Data supplied Block Start
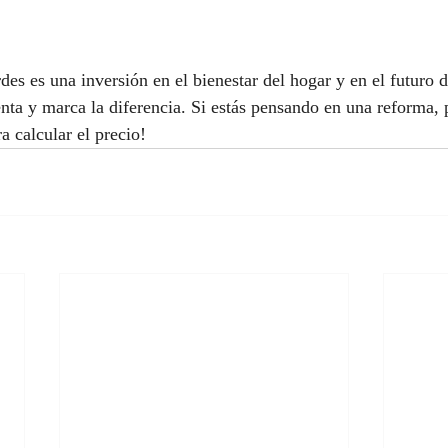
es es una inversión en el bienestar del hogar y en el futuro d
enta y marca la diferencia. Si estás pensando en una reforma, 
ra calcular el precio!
Data supplied Block End
Data supplied Block Start
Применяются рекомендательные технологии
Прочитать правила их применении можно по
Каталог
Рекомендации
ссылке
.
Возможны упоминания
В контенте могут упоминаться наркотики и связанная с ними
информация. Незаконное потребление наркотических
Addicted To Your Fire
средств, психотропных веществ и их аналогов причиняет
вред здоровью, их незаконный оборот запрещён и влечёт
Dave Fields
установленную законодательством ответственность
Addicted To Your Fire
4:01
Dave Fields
Data supplied Block End
Data supplied Block Start
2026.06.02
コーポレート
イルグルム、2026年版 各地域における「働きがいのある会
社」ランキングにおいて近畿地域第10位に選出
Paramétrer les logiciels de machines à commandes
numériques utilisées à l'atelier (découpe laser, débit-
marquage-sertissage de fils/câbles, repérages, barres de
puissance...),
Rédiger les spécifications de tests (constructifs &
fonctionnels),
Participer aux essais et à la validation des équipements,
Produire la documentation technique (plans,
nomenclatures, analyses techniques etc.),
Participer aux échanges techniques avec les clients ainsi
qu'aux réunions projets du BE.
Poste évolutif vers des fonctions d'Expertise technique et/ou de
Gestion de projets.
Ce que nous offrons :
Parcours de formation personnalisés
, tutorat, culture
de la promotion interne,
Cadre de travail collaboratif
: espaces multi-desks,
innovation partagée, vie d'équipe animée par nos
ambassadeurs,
Data supplied Block End
Reproduce only the lines above, starting at the line with "es es una inversión" and ending at the line with "ra calcular el precio!", exactly as written.

es es una inversión en el bienestar del hogar y en el futuro d
enta y marca la diferencia. Si estás pensando en una reforma, 
ra calcular el precio!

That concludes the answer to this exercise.